**** Data for this task

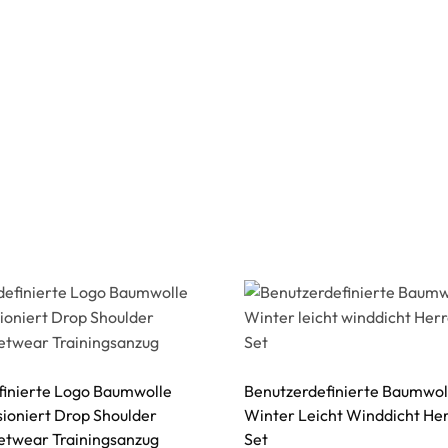
finierte Logo Baumwolle
Benutzerdefinierte Baumwol
ioniert Drop Shoulder
Winter Leicht Winddicht He
etwear Trainingsanzug
Set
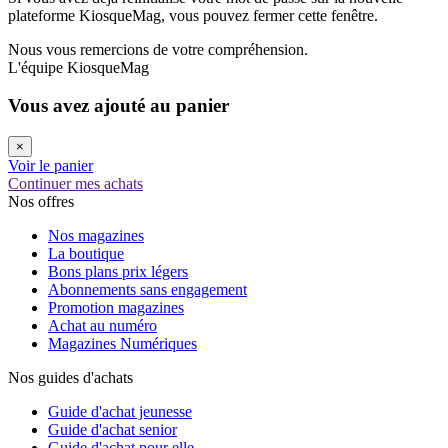
plateforme KiosqueMag, vous pouvez fermer cette fenêtre.
Nous vous remercions de votre compréhension.
L'équipe KiosqueMag
Vous avez ajouté au panier
×
Voir le panier
Continuer mes achats
Nos offres
Nos magazines
La boutique
Bons plans prix légers
Abonnements sans engagement
Promotion magazines
Achat au numéro
Magazines Numériques
Nos guides d'achats
Guide d'achat jeunesse
Guide d'achat senior
Guide d'achat pour elle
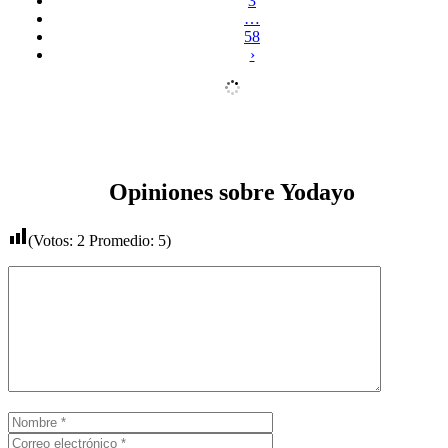
3
…
58
›
Opiniones sobre Yodayo
(Votos:
2
Promedio:
5
)
Comentario
Nombre
Correo
electrónico
Web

********

Aim of the task: Transcribe each entry exactly, pictures excluded.

Result of this exercise:
finierte Logo Baumwolle
Benutzerdefinierte Baumwol
ioniert Drop Shoulder
Winter Leicht Winddicht He
etwear Trainingsanzug
Set
plateforme KiosqueMag, vous pouvez fermer cette fenêtre.
Nous vous remercions de votre compréhension.
L'équipe KiosqueMag
Vous avez ajouté au panier
×
Voir le panier
Continuer mes achats
Nos offres
Nos magazines
La boutique
Bons plans prix légers
Abonnements sans engagement
Promotion magazines
Achat au numéro
Magazines Numériques
Nos guides d'achats
Guide d'achat jeunesse
Guide d'achat senior
Guide d'achat pour elle
3
…
58
›
Opiniones sobre Yodayo
(Votos:
2
Promedio:
5
)
Comentario
Nombre
Correo
electrónico
Web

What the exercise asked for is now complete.